### [Task statement]
Up through the line that contains "innovative online platforms", retype the entries exactly, beginning at the very first line.

### [Material supplied]
'''
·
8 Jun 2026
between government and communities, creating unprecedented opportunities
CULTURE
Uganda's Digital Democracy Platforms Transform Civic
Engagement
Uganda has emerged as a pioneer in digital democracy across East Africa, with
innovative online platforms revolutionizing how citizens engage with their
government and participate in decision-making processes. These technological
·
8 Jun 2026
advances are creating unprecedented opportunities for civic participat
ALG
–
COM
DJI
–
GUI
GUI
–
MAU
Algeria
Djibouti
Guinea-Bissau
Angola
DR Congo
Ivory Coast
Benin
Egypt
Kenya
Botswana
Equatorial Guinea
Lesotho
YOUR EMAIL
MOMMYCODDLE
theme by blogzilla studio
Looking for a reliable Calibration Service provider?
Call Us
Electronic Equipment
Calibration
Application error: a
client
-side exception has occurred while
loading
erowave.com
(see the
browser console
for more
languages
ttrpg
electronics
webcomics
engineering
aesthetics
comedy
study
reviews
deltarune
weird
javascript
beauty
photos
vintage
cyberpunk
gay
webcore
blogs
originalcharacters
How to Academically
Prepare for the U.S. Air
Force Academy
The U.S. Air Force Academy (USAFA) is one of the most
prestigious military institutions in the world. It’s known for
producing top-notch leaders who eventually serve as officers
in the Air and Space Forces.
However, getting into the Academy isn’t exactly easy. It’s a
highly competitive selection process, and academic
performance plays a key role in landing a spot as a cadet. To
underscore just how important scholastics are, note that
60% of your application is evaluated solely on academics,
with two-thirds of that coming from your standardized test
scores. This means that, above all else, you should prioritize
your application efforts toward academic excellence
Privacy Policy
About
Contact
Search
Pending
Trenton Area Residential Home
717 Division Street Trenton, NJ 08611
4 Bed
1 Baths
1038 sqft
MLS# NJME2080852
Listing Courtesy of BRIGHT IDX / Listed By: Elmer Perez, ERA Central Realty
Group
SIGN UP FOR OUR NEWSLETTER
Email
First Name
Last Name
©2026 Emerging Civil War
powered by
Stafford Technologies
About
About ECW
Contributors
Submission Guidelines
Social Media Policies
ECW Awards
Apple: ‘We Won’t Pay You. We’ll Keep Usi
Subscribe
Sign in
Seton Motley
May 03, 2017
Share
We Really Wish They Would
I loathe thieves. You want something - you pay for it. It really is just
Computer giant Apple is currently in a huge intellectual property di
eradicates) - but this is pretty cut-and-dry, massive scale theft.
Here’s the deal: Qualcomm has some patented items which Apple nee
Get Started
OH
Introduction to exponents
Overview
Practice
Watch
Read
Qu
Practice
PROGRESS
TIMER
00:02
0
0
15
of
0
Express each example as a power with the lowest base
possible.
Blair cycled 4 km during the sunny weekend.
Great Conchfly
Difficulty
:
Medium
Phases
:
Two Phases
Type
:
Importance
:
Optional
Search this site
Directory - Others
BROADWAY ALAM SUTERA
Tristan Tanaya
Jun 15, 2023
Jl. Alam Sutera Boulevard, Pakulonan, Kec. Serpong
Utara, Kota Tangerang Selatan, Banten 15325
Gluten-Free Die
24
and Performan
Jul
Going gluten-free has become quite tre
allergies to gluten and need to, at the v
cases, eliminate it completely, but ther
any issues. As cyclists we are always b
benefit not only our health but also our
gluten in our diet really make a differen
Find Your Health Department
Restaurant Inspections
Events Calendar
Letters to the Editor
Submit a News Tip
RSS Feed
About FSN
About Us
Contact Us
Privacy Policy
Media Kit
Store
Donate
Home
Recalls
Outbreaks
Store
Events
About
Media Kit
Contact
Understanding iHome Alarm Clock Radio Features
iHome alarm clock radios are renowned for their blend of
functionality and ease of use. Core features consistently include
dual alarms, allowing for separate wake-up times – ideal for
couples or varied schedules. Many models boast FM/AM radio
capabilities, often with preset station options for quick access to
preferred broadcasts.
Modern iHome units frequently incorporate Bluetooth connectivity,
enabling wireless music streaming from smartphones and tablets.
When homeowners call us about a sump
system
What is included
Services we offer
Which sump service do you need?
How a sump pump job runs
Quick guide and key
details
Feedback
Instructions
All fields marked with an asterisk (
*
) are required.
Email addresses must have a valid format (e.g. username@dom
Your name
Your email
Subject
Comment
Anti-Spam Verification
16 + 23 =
'''
### [Response box]
·
8 Jun 2026
between government and communities, creating unprecedented opportunities
CULTURE
Uganda's Digital Democracy Platforms Transform Civic
Engagement
Uganda has emerged as a pioneer in digital democracy across East Africa, with
innovative online platforms revolutionizing how citizens engage with their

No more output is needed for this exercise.